Ik heb mezelf in een paradox gezet. Help. Ik ben bezig met het uitzoeken van mijn kwartierstaat. Na iedere uitgezochte generatie heb ik dus 2 keer zoveel namen op papier staan dan voordat ik de betreffende generatie uitzocht. Soms komt het voor dat ik het huwelijk van de ouders van iemand uit de kwartierstaat niet kan vinden in de archieven. Ik schrijf dan de naam van de man, de naam van de vrouw en het vermoedelijke huwelijksjaar (marge +/- 30 jaar) op een papiertje. Deze huwelijken moet ik dus in een ander archief gaan zoeken. Als ik een huwelijk gevonden heb, streep ik de regel door op mijn papiertje. Mijn stelling is: Als er geen namen meer op het papiertje staan, is mijn kwartierstaat helemaal compleet. Deze stelling valt duidelijk onder een paradox. Als mijn kwartierstaat compleet is, hoef ik geen huwelijken meer op te zoeken in de archieven, dus moet mijn lijstje leeg zijn. Conclusie: Stelling is waar. Als ik echter een huwelijk gevonden heb, vind ik meteen de namen van de ouders. Aangezien ik het huwelijk van die ouders niet direct kan vinden, moet ik twee nieuwe regels op mijn briefje schrijven. Conclusie: Hoe meer ik uitzoek, hoe meer regels er op mijn briefje staan. Het briefje raakt niet leeg, omdat er altijd wel voorouders zijn. Stelling kan dus niet waar zijn. Heb ik dan een overaftelbaar aantal voorouders: nee. Ooit was er een de eerste. (evolutietheorie: het leven is begonnen in de oceanen, eencelligen evolueerden, diersoorten ontstonden, etc. Er was dus ooit een moment dat het eerste leven ontstond.) (niet evolutietheorie: God schiep de eerste mens, net als alle andere bullsh.... dingen) Ooit zijn de voorouders dus op, dus moet mijn lijstje ooit leeg raken. Conclusie: Stelling is waar. wie kan mij vertellen hoe het zit. O, en als ik te weinig tijd heb om het lijstje helemaal uit te zoeken, geef ik het aan mijn kinderen, die dan verder zoeken. Eens kijken hoelang ze het volhouden. Maar wat ik eigenlijk wou vragen is het volgende. Als het woord overaftelbaar in beeld komt, lijken er paradoxen te ontstaan.
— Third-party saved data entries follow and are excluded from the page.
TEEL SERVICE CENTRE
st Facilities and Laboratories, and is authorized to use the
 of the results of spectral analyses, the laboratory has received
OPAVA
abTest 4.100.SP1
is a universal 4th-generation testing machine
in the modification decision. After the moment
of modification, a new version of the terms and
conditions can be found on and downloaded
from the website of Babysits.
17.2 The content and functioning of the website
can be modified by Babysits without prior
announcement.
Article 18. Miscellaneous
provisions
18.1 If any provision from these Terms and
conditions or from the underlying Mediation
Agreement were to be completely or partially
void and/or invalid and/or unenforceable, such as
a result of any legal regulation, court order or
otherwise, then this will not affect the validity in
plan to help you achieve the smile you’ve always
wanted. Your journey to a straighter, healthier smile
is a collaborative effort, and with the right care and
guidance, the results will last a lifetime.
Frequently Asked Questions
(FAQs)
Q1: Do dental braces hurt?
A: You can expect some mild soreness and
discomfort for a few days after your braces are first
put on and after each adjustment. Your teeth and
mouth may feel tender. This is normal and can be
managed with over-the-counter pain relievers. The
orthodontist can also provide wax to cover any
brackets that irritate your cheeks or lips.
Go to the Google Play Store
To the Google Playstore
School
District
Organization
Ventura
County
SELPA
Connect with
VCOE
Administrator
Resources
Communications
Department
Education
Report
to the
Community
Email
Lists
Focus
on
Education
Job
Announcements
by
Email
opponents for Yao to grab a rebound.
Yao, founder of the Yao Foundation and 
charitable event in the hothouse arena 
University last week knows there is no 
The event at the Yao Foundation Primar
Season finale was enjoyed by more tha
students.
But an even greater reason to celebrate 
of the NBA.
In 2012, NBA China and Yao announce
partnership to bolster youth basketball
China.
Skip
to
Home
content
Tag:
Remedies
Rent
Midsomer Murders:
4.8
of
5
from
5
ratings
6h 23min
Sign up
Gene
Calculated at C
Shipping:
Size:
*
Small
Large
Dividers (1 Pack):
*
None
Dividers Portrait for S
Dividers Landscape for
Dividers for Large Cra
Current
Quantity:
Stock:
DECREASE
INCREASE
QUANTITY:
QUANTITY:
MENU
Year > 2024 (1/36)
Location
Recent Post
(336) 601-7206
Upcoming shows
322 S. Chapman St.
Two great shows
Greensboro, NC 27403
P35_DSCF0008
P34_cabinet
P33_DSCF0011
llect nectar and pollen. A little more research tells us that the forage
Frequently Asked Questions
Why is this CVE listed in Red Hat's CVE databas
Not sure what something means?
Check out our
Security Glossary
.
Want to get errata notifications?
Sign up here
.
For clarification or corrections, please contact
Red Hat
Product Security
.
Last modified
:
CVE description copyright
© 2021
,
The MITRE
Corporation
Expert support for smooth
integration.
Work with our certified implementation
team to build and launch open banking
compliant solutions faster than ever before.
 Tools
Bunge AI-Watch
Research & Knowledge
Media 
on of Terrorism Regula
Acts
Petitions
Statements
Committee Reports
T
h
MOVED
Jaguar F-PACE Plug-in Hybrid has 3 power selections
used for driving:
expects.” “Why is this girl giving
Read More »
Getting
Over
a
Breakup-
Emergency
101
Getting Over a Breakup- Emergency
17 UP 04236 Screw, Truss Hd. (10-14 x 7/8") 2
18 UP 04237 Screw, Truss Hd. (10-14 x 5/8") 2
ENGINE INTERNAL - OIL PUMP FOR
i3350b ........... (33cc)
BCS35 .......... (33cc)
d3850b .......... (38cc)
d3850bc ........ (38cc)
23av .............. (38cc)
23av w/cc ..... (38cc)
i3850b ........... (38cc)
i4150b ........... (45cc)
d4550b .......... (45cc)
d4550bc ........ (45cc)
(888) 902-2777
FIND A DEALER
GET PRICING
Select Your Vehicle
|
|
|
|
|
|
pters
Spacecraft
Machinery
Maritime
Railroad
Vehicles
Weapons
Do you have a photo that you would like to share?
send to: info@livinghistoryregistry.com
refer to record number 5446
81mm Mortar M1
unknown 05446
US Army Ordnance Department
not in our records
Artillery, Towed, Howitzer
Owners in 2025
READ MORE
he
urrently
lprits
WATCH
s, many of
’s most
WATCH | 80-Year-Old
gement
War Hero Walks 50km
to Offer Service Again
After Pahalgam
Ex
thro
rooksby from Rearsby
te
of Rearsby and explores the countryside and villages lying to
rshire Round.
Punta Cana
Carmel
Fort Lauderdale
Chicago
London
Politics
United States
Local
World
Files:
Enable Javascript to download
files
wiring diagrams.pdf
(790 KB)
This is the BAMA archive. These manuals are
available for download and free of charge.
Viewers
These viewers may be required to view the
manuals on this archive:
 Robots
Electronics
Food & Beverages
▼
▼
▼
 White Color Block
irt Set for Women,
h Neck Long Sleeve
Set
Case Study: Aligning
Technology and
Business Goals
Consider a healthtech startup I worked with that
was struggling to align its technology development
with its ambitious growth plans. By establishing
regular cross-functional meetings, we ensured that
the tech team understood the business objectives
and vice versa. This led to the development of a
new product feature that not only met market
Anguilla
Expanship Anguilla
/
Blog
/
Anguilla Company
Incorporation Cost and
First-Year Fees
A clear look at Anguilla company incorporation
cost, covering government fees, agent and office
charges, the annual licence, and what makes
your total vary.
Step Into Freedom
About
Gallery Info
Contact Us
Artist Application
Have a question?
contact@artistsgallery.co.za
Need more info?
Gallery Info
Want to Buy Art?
Heb ik een oneindig aantal voorouders, dan kan de stelling met ja en nee beantwoord worden. Heb ik een googolplexian tot de macht googolplexian voorouders, dan lost de paradox zich op, en zal mijn lijstje uiteindelijk leegraken. Ik weet alleen niet hoe en waar ik in het artikel het dergelijke fenomeen moet beschrijven. Pven 6 apr 2006 01:00 (CEST)Reageren

Een overaftelbaar aantal voorouders heb je in ieder geval niet. Nee, in het 'ergste' geval is je aantal voorouders aftelbaar; dat zou dan nog wel oneindig kunnen zijn. Immers je kan de bijectie met construeren door de voorouders als volgt in een rij te plaatsen: M (moeder), V (vader), MM (moeder van moeder), VM (vader van moeder), MV (moeder van vader), VV, MMM, VMM, MVM, VVM, MMV, VMV, MVV, VVV, MMMM, VMMM, MVMM, .... Deze rij loopt oneindig lang door, maar is een rij en dus aftelbaar. Deze opmerking lost jouw 'paradox' nog niet op, want de rij voorouders zou op deze manier oneindig lang kunnen zijn, terwijl het feit dat de aarde een eindig aantal jaren bestaat impliceert dat het aantal voorouders ook eindig moet zijn. Bob.v.R 6 apr 2006 03:56 (CEST)Reageren
Ja klopt, lang geleden dat ik wiskunde gehad heb. Aftelbaar oneindig. En zoals ik al zei zodra het aantal voorouders eindig is, is er geen paradox. Er ontstaat dus een paradox als men oneindig gaat gebruiken. Heeft dit fenomeen een naam? Kunnen we het beschrijven op de Paradox-pagina??? Pven 6 apr 2006 12:15 (CEST)Reageren
Wat je niet verdisconteerd is dat voorouders identiek kunnen zijn. Eén voorouder kan meerdere kinderen produceren. Als je teruggaat in generaties zal het totale aantal voorouders weer afnemen. Het is ook nog de vraag wanneer je voorouder nog menselijk genoemd kan worden, omdat onze soort nog niet zo erg lang bestaat. Dan heb je het over pak hem beet 10 000 generaties. Niet oneindig dus, als je ook niet menselijke voorouders telt kom je op een nog veel groter aantal, dat echter niet oneindig groot is, het zal beginnen met het eerste reproducerende organisme.Viridiflavus 5 jun 2010 15:06 (CEST)Reageren

Theorie versus praktijk

[brontekst bewerken]

Kan de schrijver van dit gedeelte uitleggen wat ermee bedoeld wordt?Nijdam 27 mei 2006 15:54 (CEST)Reageren

Operationele versterker

Ik weet niet over welk stukje je het hebt, maar dat van die terugkoppeling heb ik geschreven. Er is daar een algemene weergave gemaakt van een teruggekoppeld systeem. In de elektronica komt het systeem veelvuldig voor, bijvoorbeeld in de vorm van een operationele versterker, maar ook de regeltechniek kan niet zonder. Het ingangssignaal Vin wordt versterkt naar Vout, maar bovendien wordt het uitgangssignaal verzwakt en afgetrokken van het ingangssignaal (de - ingang). Het uitgangssignaal is derhalve afhankelijk van het ingangssignaal en de inverse (de ontkenning) van het uitgangssignaal zelf. Een signaal dat afhankelijk is van zijn ontkenning is een paradoxale situatie, maar in de praktijk kan dat door goede dimensionering leiden tot een stabiele versterker.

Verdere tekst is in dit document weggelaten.